At this time, 50% of all the tests conducted in Val-de-Reuil are digital simulations. All of the engineers working there are qualified to work both on physical models and on digital simulation.
The main purpose of digital simulation at DGA-TH is to establish bridging rules between the testing of scaled models in tanks or tunnels and the expected performances on real ships. It is then a complement to traditional hydrodynamic works.
But digital simulation is increasingly used for new applications, or to replace at lower cost some live testing. The computing capabilities of the cluster have largely increased in the last couple of years, allowing to accurately simulate more aspects of the reality.
It is now possible to realize some tasks only by using simulation, freeing up more time in the water tanks for major programs:
“Without our digital simulation capabilities, we would not have been able to manage simultaneously the FDI frigate program, the Barracuda SSN program and the new SNLE3G SSBN program, as submarines require a large amount of optimization and validation in water.”Chief Armament Engineer Xavier Grison – Director of DGA Techniques hydrodynamiques
For example, digital simulation is now used to find the best submarine’s configuration (depth, speed and attitude) for launching a torpedo or a cruise missile with no risk for the ship, even in the worst conditions.
For the Barracuda program, which led to the all-new Suffren-class, digital simulation brought to light that the initial placement of the CANTO (anti-torpedo decoys) launching tubes in the conning tower of the submarine could led to the injection of the decoys in the submarine’s propeller. Using simulation, it was then possible to modify the geometry of the CANTO decoys and to change the location of the launching tubes.
But digital simulation is also an incredible tool to reduce the development phase of new ships and submarine, allowing the engineers (and the Navy budget) to focus on other problems.
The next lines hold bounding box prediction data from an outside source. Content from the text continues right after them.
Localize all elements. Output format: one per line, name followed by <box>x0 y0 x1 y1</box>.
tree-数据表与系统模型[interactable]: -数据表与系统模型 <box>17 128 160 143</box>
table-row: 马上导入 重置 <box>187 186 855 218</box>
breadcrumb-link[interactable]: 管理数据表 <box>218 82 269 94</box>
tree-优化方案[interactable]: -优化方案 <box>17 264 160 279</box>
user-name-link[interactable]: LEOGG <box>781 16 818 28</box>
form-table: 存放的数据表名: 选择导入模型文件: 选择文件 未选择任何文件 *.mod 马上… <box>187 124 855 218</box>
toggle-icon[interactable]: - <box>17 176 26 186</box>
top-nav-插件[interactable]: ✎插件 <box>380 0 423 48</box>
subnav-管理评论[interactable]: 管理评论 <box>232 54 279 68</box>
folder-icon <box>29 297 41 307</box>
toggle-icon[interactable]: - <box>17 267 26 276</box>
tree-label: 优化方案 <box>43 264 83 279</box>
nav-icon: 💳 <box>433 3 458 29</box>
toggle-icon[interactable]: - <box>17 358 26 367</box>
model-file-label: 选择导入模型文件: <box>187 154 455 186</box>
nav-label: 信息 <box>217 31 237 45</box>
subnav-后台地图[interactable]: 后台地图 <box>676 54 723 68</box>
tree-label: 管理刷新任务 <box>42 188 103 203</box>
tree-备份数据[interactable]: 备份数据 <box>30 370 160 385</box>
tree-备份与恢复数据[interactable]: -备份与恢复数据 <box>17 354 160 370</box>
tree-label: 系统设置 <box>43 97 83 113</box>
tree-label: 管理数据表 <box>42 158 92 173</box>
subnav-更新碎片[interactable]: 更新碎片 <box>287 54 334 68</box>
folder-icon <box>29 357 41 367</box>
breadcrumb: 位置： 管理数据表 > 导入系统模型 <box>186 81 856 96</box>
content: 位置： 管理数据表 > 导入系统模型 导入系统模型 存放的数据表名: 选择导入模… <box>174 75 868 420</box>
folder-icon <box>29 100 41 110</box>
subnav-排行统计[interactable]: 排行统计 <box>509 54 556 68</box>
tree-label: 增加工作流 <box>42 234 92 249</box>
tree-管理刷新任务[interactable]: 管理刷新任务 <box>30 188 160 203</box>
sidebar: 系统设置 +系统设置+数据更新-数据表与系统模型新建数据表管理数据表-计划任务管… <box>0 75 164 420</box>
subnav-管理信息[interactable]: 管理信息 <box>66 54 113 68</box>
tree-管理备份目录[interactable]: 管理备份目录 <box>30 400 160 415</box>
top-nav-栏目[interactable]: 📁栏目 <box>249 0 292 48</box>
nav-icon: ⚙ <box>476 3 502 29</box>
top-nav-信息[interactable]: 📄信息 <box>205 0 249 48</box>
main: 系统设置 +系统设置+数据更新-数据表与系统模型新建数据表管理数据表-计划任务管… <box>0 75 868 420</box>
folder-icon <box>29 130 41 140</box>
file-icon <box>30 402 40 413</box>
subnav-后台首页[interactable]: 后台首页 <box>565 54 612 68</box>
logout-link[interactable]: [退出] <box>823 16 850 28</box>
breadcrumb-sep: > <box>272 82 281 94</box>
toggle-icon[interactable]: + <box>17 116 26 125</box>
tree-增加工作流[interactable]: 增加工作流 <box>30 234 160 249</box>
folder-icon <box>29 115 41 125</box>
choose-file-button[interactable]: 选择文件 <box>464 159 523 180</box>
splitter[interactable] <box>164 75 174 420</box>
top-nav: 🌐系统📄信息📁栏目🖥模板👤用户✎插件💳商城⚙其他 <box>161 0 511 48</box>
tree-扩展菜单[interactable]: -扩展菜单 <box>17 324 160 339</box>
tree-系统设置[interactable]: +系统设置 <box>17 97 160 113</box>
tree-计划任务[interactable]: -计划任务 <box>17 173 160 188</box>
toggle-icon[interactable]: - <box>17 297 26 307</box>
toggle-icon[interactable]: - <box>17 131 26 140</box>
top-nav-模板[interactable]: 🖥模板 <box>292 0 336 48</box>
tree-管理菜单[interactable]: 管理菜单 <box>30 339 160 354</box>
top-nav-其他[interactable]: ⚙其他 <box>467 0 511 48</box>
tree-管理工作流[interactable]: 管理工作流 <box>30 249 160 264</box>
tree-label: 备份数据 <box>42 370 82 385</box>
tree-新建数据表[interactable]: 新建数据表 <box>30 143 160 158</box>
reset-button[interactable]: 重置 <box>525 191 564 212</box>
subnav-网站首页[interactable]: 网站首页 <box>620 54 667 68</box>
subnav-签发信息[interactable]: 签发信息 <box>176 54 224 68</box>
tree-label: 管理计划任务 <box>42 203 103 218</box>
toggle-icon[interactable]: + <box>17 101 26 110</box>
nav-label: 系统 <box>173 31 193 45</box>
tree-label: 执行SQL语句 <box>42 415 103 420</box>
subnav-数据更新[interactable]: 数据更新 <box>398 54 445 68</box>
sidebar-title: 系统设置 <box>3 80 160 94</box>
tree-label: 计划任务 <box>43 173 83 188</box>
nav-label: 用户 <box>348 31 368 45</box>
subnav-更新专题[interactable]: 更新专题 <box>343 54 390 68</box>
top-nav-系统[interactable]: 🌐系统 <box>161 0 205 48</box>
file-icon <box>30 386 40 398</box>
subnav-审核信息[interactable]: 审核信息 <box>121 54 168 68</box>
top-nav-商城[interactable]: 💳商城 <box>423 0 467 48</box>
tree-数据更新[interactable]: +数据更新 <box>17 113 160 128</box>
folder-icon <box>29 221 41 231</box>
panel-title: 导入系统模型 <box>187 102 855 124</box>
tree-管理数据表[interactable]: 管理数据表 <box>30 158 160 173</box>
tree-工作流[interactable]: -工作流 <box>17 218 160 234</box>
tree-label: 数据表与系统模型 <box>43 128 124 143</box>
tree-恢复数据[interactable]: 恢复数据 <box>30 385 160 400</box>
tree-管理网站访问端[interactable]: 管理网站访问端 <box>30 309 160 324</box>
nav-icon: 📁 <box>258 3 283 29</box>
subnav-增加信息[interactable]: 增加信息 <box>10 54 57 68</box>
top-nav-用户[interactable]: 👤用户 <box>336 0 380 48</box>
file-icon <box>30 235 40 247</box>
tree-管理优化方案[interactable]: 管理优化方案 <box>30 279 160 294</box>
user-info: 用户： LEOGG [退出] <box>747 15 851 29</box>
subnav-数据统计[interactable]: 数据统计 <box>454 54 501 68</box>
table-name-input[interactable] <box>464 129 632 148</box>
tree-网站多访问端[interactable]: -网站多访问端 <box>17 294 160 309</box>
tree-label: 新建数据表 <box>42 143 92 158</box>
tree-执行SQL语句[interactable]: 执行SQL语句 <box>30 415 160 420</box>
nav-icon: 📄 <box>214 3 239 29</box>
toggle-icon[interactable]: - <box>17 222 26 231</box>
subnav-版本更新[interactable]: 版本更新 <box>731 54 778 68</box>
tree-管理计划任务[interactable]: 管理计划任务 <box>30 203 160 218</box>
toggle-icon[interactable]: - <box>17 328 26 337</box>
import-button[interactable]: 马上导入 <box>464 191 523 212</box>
For the development of the Charles de Gaulle aircraft-carrier, half a dozen scaled models were built and tested just in order to choose the best hull configuration. For the next PANG aircraft-carriers, dozens or hundreds of hull configurations will be digitally simulated and tested, and only one scaled model will be built in order to validate in real life the results of the simulation.
Still, digital simulation can’t do everything. For the SNLE3G, more than a hundred of stern and propeller configurations were digitally simulated. But for the hydro-acoustics problematics, some hydrodynamics’ interactions and several structural effects, testing in tanks and tunnels are till mandatory for the propellers, for example.
Digital simulation allows to reduce the risks during development phases. It provides precise expertise at a lower cost. It enables the possibility to cover more major programs in less time, or to increase the level of performance for each program.
But digital simulation is far from replacing the live-testing facilities of DGA-TH. It is a complementary mean for all the engineers in Val-de-Reuil. In the next decade, DGA Techniques hydrodynamiques will continue to support French Navy and export programs such as the Shortfin Barracuda or the SNLE3G, alongside the next French aircraft-carrier.
But it will certainly be involved in co-operation programs such as the European Patrol Corvette that is due to be developed by Naviris, the joint-venture between Naval Group and Fincantieri
In all cases, the up-to-date physical testing facilities and the continuously improving computing cluster of DGA Hydrodynamics will continue to increase the dynamic performances and the acoustic discretion of French ships and submarines, both for domestic and export markets.